WHAT IS BEING ASKED -> Of the lines below, write out exactly those from the line with "Wrap output in" through the line with "See the attached", both included, and skip the rest.

------------------------------

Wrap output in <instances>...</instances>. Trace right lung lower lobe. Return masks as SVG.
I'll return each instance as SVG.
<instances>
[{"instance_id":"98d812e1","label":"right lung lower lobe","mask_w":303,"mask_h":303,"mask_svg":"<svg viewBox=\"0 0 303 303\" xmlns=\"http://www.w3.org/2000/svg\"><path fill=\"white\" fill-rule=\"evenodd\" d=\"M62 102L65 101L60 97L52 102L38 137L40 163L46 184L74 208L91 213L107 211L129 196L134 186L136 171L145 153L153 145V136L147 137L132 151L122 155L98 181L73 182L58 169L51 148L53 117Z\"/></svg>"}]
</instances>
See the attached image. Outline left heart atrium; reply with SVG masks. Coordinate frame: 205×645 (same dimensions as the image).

------------------------------

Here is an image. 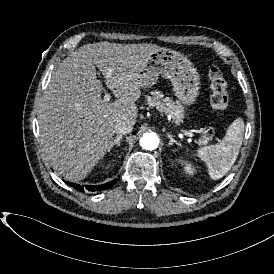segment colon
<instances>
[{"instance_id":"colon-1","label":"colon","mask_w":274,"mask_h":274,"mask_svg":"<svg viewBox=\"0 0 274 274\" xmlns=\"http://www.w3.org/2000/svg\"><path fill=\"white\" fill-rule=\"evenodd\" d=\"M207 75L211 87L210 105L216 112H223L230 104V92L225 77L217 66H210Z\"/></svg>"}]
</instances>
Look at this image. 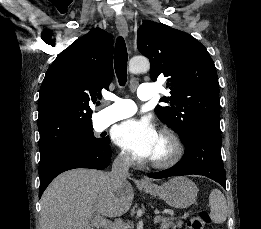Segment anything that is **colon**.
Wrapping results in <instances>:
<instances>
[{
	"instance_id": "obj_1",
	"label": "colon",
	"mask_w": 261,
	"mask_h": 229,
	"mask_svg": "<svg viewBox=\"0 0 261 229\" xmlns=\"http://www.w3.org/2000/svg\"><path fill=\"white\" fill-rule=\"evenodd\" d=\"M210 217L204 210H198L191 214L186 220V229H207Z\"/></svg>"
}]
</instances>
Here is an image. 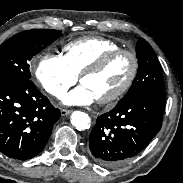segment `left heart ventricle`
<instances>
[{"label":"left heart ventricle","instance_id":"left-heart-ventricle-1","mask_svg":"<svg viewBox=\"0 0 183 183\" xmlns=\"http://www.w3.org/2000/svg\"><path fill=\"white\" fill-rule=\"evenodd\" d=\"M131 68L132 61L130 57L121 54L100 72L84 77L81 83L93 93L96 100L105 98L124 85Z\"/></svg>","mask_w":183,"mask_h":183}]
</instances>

------------------------------

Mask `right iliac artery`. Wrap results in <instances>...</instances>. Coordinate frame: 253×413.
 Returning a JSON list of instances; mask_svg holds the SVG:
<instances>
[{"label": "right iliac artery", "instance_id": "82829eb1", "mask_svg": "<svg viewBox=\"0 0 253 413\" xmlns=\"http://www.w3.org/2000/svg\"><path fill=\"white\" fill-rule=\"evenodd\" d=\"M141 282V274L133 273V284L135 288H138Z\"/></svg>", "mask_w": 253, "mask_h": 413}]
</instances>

------------------------------

ANSWER AREA ->
Wrap output in <instances>...</instances>. Trace right lung lower lobe. Return masks as SVG.
I'll return each instance as SVG.
<instances>
[{"instance_id":"98d812e1","label":"right lung lower lobe","mask_w":303,"mask_h":303,"mask_svg":"<svg viewBox=\"0 0 303 303\" xmlns=\"http://www.w3.org/2000/svg\"><path fill=\"white\" fill-rule=\"evenodd\" d=\"M62 102L65 101L60 97L52 102L38 137L40 163L46 184L74 208L91 213L107 211L129 196L134 186L136 171L145 153L153 145V136L147 137L132 151L122 155L98 181L73 182L58 169L51 148L53 117Z\"/></svg>"}]
</instances>
See the attached image. Outline left heart atrium; reply with SVG masks. Coordinate frame: 205×645 (same dimensions as the image).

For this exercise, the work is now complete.